» DATASET EXCERPTS
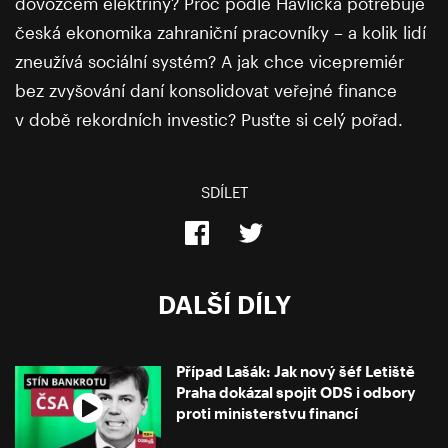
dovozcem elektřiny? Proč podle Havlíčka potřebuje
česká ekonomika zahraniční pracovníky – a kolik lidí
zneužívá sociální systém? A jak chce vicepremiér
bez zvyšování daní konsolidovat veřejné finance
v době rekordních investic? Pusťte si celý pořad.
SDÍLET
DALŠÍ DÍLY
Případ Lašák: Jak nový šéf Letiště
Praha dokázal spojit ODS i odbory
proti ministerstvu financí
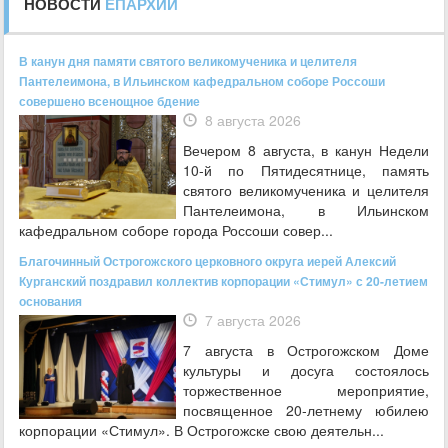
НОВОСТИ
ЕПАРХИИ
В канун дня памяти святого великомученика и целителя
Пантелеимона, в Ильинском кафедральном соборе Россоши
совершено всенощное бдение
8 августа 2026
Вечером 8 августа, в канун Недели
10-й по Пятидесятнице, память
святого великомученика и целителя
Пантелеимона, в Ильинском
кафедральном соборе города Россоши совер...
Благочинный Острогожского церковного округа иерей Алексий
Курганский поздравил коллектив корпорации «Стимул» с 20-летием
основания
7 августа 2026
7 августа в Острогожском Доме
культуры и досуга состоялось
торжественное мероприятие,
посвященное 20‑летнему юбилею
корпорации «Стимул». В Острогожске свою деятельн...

» PROBLEM DETAILS
Wherever the word "корпорации" turns up in the material, copy the whole line.

» OUTPUT BELOW
Курганский поздравил коллектив корпорации «Стимул» с 20-летием
корпорации «Стимул». В Острогожске свою деятельн...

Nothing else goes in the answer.